Tuesday, 27 June 2017

The Origin of the Inhumans


Stan Lee & Jack Kirby The Origin of the Inhumans (1968)
I assumed this would be material from what I vaguely remember as being an Inhumans comic, reprinted in the UK in black and white in a peculiar landscape format some time around the mid-seventies; but actually it predates that stuff. The Inhumans rose up through the caped ranks in supporting roles in issues of the Fantastic Four before proving so popular as to warrant their own title, and this book collects all of that earlier material. To be specific, it doesn't actually collect a stack of old Fantastic Four comics so much as mainly the Inhumans material, sometimes just a couple of pages an issue, interludes whizzing off to the Great Retreat to explain how our heroes are still trapped and that we haven't forgotten about them. This makes for slightly disjointed reading as we conclude one issue with Galactus promising impending doom, only for it never to arrive because said doom apparently failed to endanger any of the Inhumans and therefore didn't make it into the collection.

Still, fuck it - I'm not complaining.

The Inhumans were a race of super types who somehow evolved separate but parallel to the rest of us, creations of Jack Kirby just as he was entering the weirder stages of his career in comics, and you can really see how the Inhumans ultimately led to the New Gods and all that peculiar cosmic stuff. In fact you can actually watch Kirby getting weirder and weirder just in the course of this collection as it runs from 1965 through to 1968. By the half way point, my eyes were hurting and I experienced dizziness when standing.

Fantastic Four in 1965 was mostly talking whilst fighting, usually with a page or so explaining how the fight kicked off and what the bad guys hope to achieve. This was where we met Medusa, our first Inhuman, as one of the Frightful Four, one of those bad guy teams which actually knows itself to be evil and revels in the fact. Medusa has a lot of hair which she is somehow able to use in tentacular fashion, and she's teamed up with the Sandman, amongst others, who is essentially Bluto from the Popeye cartoons with the ability to turn himself into sand. The Sandman is both fucking stupid and yet somehow brilliant. So, hokey though they may well be, these strips appeal to me for the same reasons as do many of A.E. van Vogt's novels - the concepts are big, dumb, funny, and just weird enough to keep it interesting, ideas jammed together like lumps of plasticine in the hands of a toddler. Admittedly, the narrative becomes a lot more interesting once we're past the talking whilst fighting and learn who these Inhumans are, but Kirby's artwork is fucking astonishing throughout - just so gorgeous it would make a grown man cry - which more than compensates for uneven storytelling or disconcertingly abrupt leaps from one issue to another.

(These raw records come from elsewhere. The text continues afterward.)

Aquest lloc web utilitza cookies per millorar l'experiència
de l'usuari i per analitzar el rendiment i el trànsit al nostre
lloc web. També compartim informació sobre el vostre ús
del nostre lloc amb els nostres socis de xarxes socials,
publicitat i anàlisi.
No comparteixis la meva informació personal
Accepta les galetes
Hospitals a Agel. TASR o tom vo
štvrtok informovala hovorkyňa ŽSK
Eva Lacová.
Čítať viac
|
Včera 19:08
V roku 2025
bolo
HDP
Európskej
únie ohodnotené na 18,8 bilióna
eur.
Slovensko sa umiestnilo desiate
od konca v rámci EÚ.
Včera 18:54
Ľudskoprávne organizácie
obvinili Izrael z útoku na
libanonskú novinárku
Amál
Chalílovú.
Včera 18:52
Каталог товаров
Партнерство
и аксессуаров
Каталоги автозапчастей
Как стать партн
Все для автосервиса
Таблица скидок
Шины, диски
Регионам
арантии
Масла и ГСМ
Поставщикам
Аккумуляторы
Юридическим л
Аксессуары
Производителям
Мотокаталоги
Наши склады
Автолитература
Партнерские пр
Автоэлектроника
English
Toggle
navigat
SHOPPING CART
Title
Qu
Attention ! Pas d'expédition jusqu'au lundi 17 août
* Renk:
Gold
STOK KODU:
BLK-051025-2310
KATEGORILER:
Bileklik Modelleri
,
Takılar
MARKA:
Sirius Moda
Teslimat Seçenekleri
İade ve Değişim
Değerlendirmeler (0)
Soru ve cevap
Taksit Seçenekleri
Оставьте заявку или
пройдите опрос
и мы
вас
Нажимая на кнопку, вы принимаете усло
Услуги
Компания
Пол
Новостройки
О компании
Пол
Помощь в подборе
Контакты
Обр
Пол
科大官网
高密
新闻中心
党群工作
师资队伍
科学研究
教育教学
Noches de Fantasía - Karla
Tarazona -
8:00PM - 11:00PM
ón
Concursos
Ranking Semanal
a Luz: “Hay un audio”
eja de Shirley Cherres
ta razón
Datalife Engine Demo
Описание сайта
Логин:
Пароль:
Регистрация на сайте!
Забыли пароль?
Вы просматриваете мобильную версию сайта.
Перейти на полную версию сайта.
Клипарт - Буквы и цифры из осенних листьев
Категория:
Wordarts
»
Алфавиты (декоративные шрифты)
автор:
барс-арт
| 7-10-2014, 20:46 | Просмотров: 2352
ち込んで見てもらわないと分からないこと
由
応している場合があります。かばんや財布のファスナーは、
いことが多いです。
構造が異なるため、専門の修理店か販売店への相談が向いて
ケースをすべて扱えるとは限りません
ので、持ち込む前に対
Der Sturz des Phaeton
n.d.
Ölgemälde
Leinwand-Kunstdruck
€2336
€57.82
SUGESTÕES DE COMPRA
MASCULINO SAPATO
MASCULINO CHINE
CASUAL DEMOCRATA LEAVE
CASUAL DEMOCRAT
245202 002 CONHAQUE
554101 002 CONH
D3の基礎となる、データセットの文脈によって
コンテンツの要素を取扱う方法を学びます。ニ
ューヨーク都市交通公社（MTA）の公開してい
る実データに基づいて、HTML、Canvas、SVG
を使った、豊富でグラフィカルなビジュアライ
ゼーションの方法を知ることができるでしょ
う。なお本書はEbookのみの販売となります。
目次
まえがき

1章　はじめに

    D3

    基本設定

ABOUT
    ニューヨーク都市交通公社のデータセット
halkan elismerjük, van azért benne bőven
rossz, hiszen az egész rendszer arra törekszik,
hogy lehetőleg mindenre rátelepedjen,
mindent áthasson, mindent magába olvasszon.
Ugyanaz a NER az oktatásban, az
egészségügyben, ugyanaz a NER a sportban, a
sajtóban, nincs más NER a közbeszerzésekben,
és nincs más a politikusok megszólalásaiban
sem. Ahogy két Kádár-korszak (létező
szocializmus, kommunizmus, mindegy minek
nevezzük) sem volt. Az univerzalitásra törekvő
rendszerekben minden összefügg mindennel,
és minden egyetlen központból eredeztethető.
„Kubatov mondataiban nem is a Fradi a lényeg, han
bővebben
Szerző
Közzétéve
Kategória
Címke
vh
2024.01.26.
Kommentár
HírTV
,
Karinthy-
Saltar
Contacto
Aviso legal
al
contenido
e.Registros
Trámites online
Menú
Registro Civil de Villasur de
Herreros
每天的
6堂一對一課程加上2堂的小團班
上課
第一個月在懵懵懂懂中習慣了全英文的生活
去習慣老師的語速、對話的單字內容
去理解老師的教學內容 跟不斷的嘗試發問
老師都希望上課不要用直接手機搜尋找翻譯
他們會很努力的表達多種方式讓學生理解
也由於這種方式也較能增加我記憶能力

Whilst we're here, Stan Lee clearly deserves credit. I'm not sure what quota of the concepts involved came from him, because it sure feels like there's a lot of Jack Kirby in the mix, but Lee obviously had something to do with the success of the book and these characters. I get the impression he's better remembered as an entrepreneur than a master storyteller, which I think is possibly because of how simple he made it look, or rather read. It's easy to miss just how well he keeps it moving along, pages heavy with the verbose Marvel Shakespearean of yonder and behold which somehow feel quite light; and the extraordinarily repetitive motif of talking whilst fighting, over and over, page after page without getting dull or losing its wit; and let's not forget that this was very much a kids' book and is as such crammed with characters over-explaining their own motives and actions, and with the bleeding obvious pointed out in more or less every other panel; which is done with such charm and obvious love for not only the material but also its readership that I'm still able to enjoy this thing at the age of fifty-one without reservation.